You never really understand a person until you consider things from his point of view...Until you climb inside of his skin and walk around in it.
— Atticus Finch, To Kill a Mockingbird

One of my favorite pieces of literature is Harper Lee's To Kill a Mockingbird. I read it for the first time as a freshman in high school as part of our summer reading assignments. The relationship formed between Scout Finch and Boo Radley left me with a powerful example of compassion. At the end of the novel, young Scout stands on the porch of the reclusive town outcast Boo Radley. She looks out and for the first time, sees how he sees and experiences the world. And something within her shifts. 

It is a profound gift to offer and receive the compassion of another human being. Someone willing to step into our skin, to stand on our porch, in order to understand. Compassion begets empathy; empathy is the foundation for authentic relational connection. Without the cornerstone of compassion, we cannot be in healthy, thriving relationship. Relationship is disrupted when we demand others behave as we want and judge their motives. It is only when we choose to see the world as others see can we begin to understand what author Ian Morgan Cron describes, "one's behavior is born out of a singular biography, a particular wound, a fractured vision of life". This is true for our own stories; we all see from our own porch steps. In order to live fully, we must pay attention to the experiences that have shaped us. The more we acknowledge these defining stories, the more deeply we will feel compassion for others and ourselves.  

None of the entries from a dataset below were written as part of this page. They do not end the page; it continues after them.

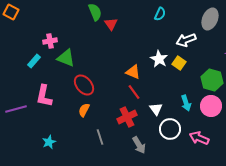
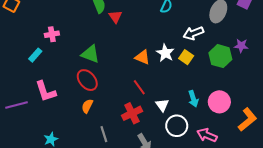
green triangle: (66, 58) -> (90, 54), moved
orange triangle: (133, 72) -> (142, 57), moved
green hexagon: (212, 80) -> (220, 56), moved
pink L-shape: (44, 96) -> (46, 91), turned -30

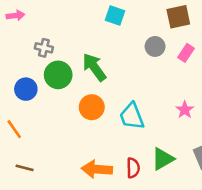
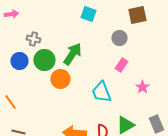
pink rectangle: (186, 53) -> (121, 65), moved
green arrow: (94, 67) -> (72, 54), turned 70
blue circle: (26, 89) -> (19, 61), moved
orange circle: (92, 107) -> (60, 79), moved

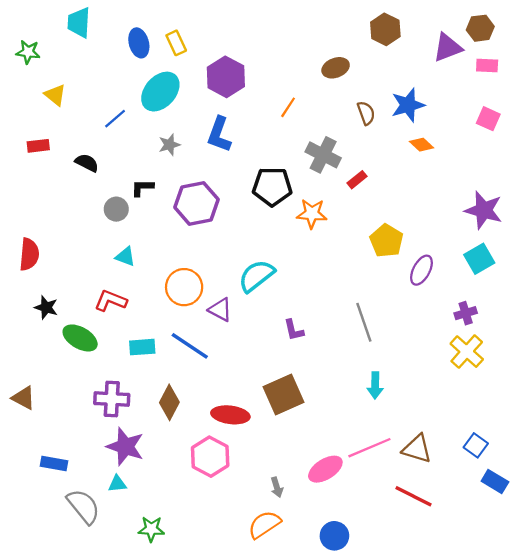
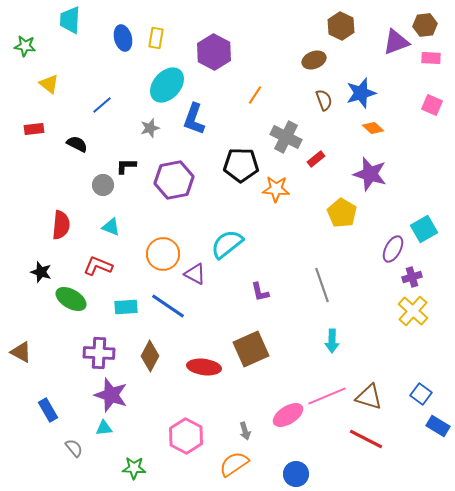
yellow rectangle: (176, 43) -> (156, 38), turned 35
brown ellipse: (336, 68) -> (314, 60), moved
purple hexagon: (226, 77) -> (214, 52), moved
cyan ellipse: (160, 92) -> (167, 85), moved
purple star: (484, 210) -> (370, 174), moved
red semicircle: (29, 254) -> (61, 225), moved
purple ellipse: (421, 270) -> (393, 249), moved
pink hexagon: (210, 457) -> (186, 436), moved
blue rectangle: (54, 463) -> (48, 410), turned 50
gray semicircle: (83, 506) -> (74, 448), size x0.6

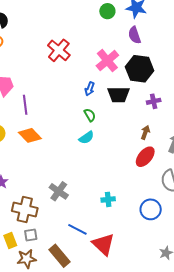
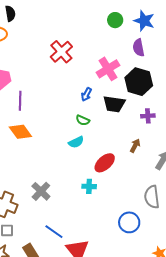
green semicircle: (90, 115) -> (83, 120), turned 136
red ellipse: (145, 157) -> (105, 163), moved
cyan cross: (108, 199) -> (89, 186), moved

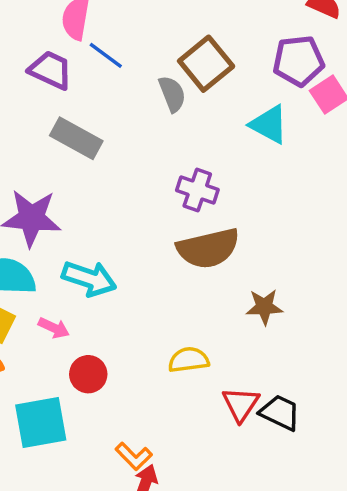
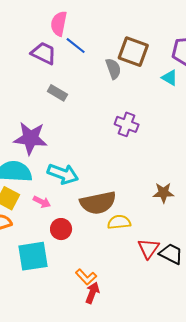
brown square: (206, 64) -> (133, 52), turned -32
cyan triangle: (269, 124) -> (170, 78), moved, size x0.7
gray rectangle: (76, 138) -> (57, 93), size x0.7
brown semicircle: (208, 248) -> (98, 203), moved

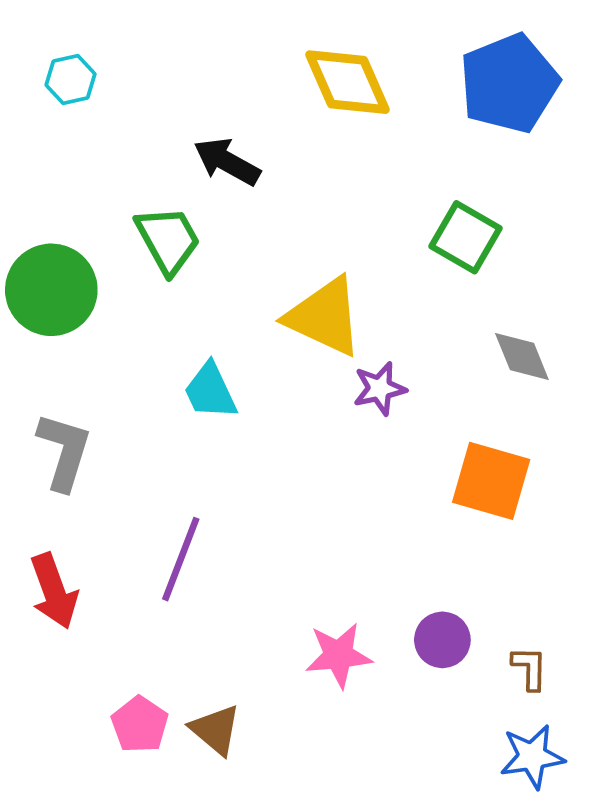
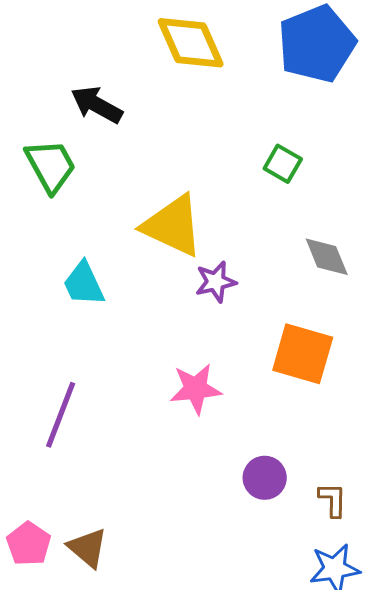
green square: (465, 237) -> (283, 164), size x0.7
pink star: (339, 655) -> (196, 389), moved

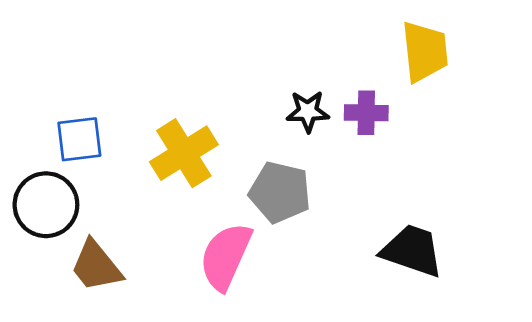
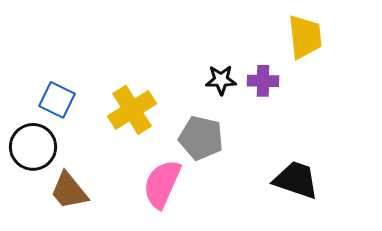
blue square: (79, 139) -> (57, 100), turned 33

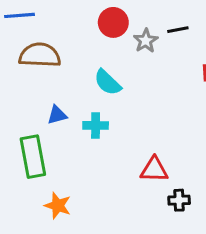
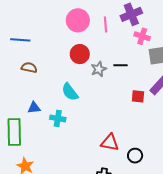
brown semicircle: (40, 55) -> (29, 68), size x0.6
red triangle: (154, 170) -> (110, 143), moved

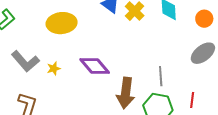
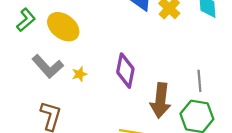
yellow ellipse: (62, 23) -> (63, 27), moved, turned 44
purple diamond: (95, 66) -> (125, 71), turned 52

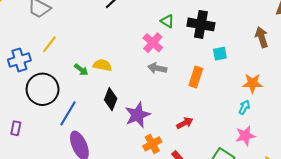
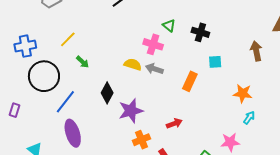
black cross: (201, 24) -> (200, 32), size x0.7
pink cross: (153, 43) -> (153, 44), turned -30
yellow line: (49, 44) -> (68, 39), moved
yellow semicircle: (102, 65) -> (133, 64), moved
cyan arrow: (244, 107) -> (249, 118), moved

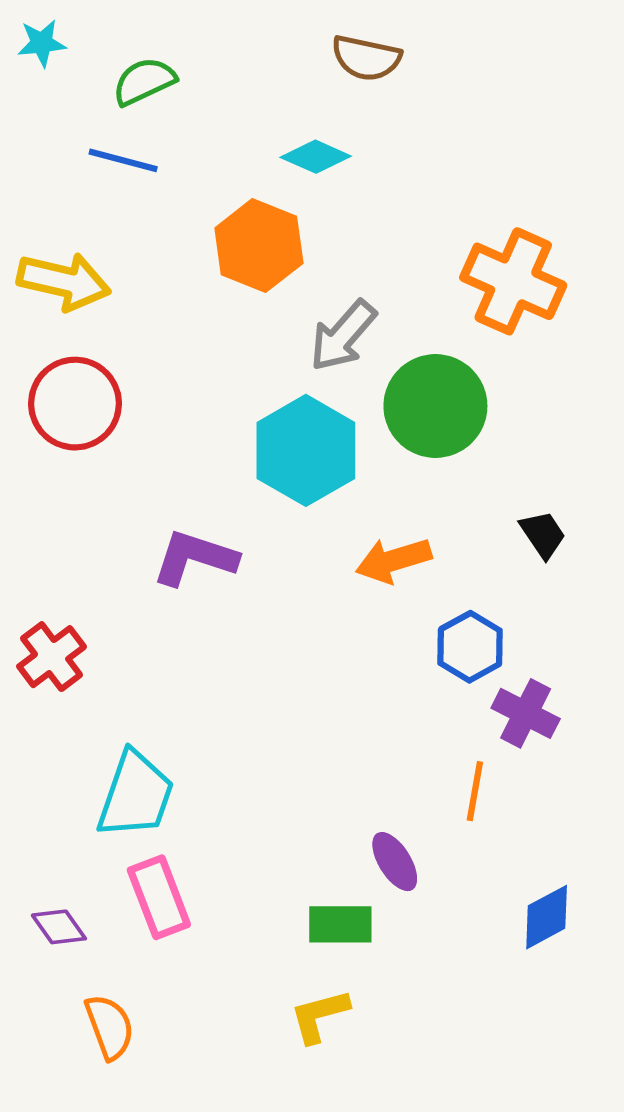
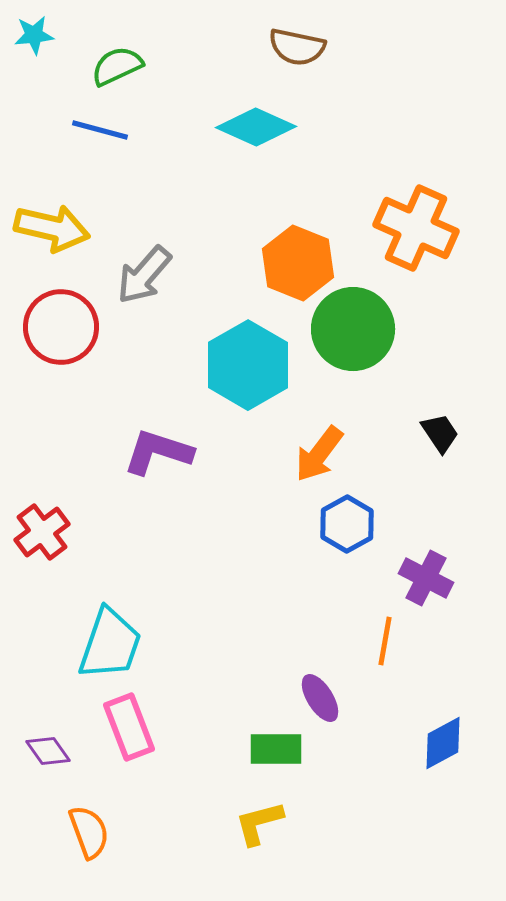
cyan diamond: (316, 157) -> (256, 127), size x1.4
orange hexagon: (259, 246) -> (298, 263), moved
gray arrow: (343, 336) -> (144, 275), moved
orange arrow: (393, 560) -> (319, 454), turned -36
blue hexagon: (470, 647) -> (347, 524), moved

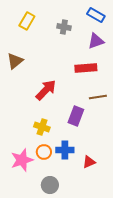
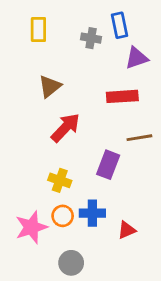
blue rectangle: (96, 15) -> (119, 25), moved, turned 48
yellow rectangle: (27, 21) -> (38, 30), turned -30
brown triangle: (15, 61) -> (50, 86), moved

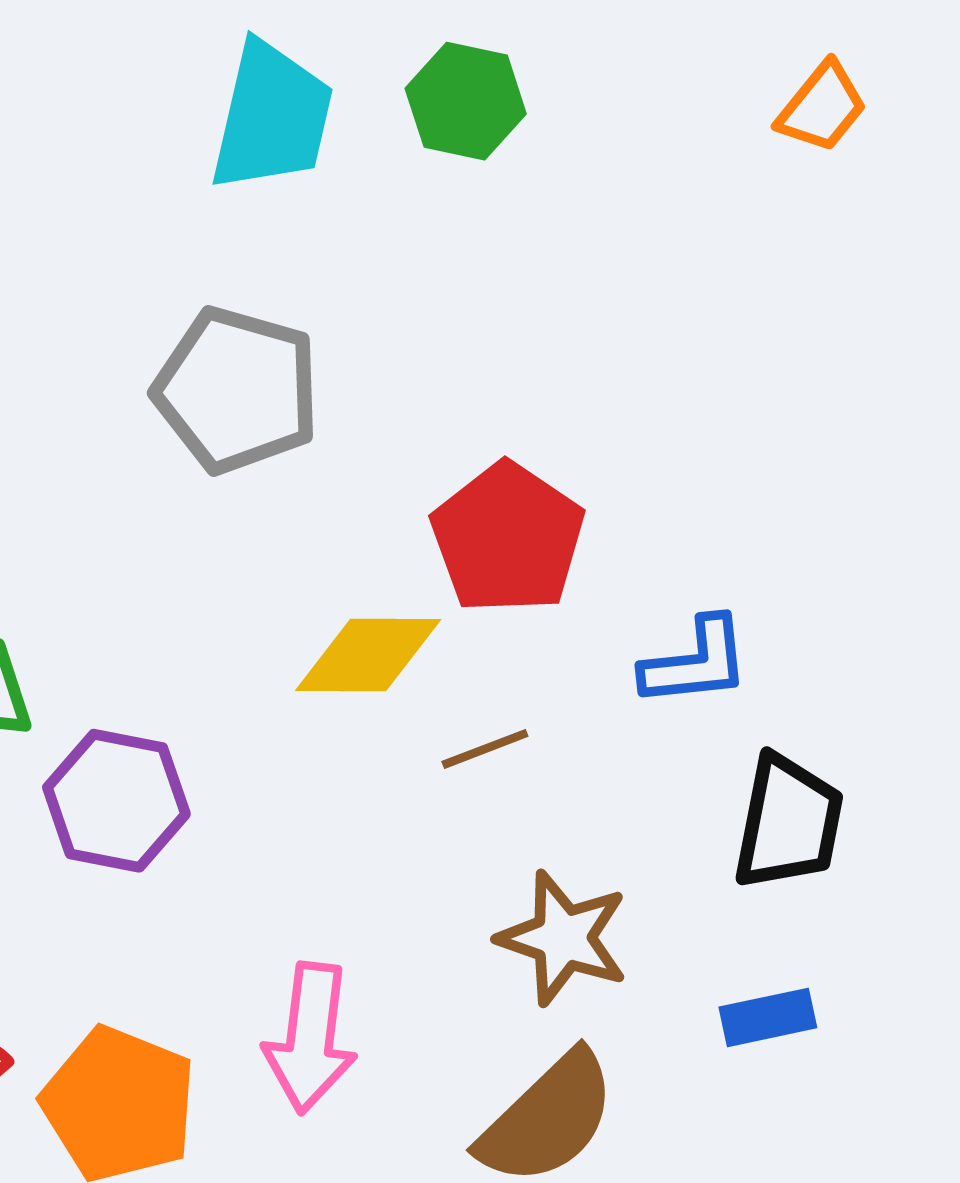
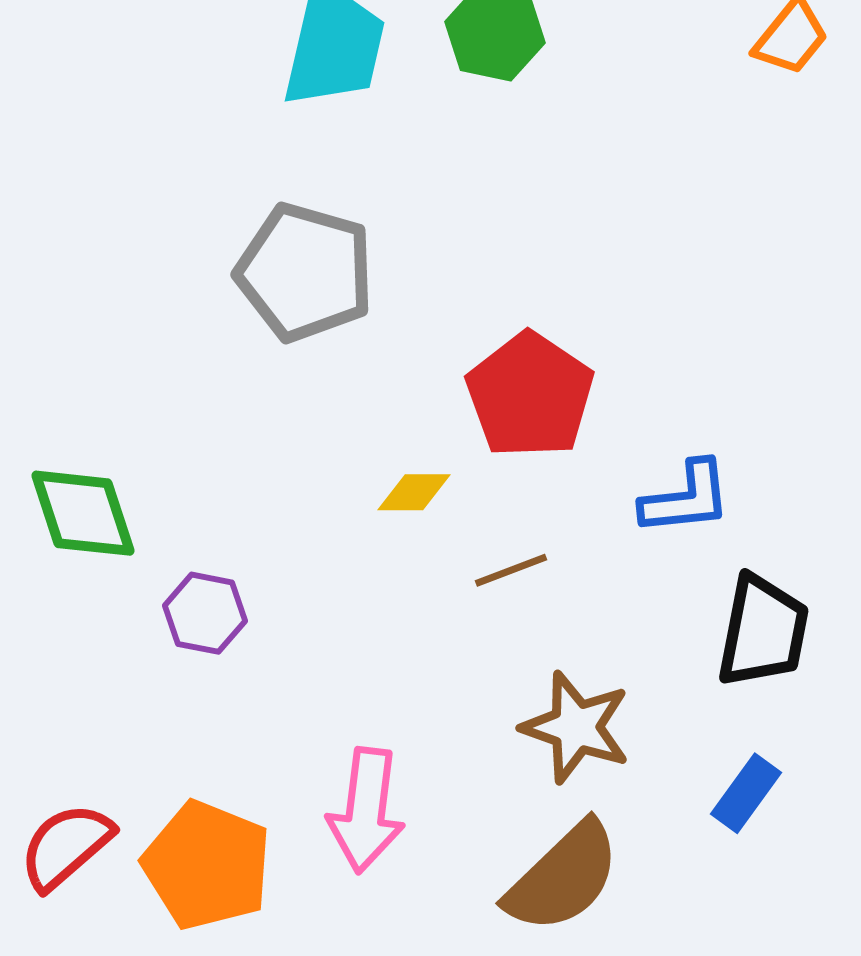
yellow diamond: (368, 655) -> (414, 492), size x0.6
purple hexagon: (116, 801) -> (205, 613), size x0.7
blue rectangle: (768, 1017) -> (746, 793), turned -42

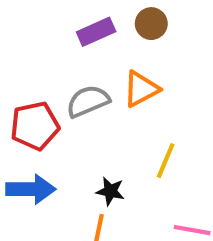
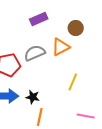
brown circle: (151, 24) -> (76, 28), moved
black star: (110, 191) -> (33, 97), moved

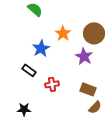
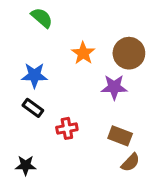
blue star: (41, 48) -> (34, 75), moved, turned 30
purple star: (84, 56) -> (114, 87), turned -30

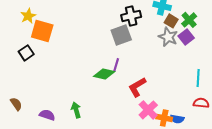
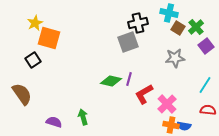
gray star: (168, 37) -> (175, 58), moved, turned -30
purple square: (186, 37) -> (206, 46), moved
purple line: (116, 65) -> (129, 79), moved
cyan line: (198, 78) -> (205, 85), turned 30
brown semicircle: (16, 104) -> (22, 94), moved, size x1.6
pink cross: (148, 110) -> (167, 104), moved

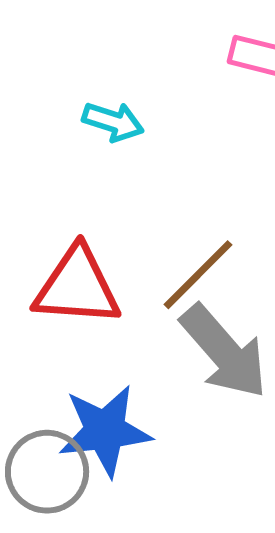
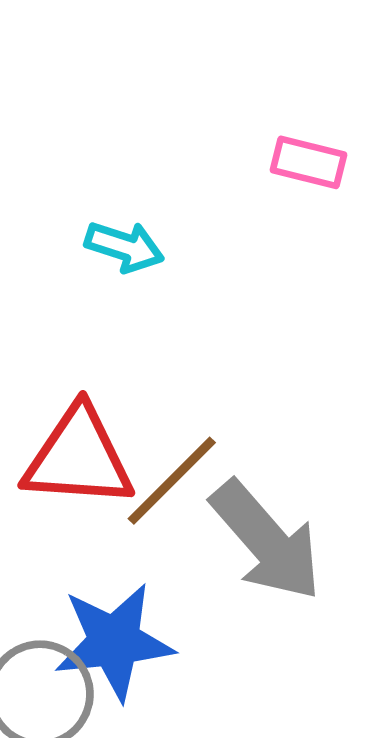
brown line: (198, 275) -> (172, 481), moved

While we can't change WHAT we see or what others see, we can consider HOW we see. This posture creates a beautiful greenhouse of transformation. Thich Nhat Hanh, a Buddhist teacher, explains, "When our hearts are small, our understanding and compassion are limited, and we suffer. We can't accept or tolerate others and their shortcomings, and we demand that they change. But when our hearts expand, these same things don't make us suffer anymore. We have a lot of understanding and compassion and can embrace others. We accept others as they are, and then they have a chance to transform." 

As we cultivate a heart of compassion, our vision becomes more clear; our vantage point expands to see what we couldn't see before and something within us shifts.

“Atticus, he was real nice.”

”Most people are, Scout, when you finally see them.”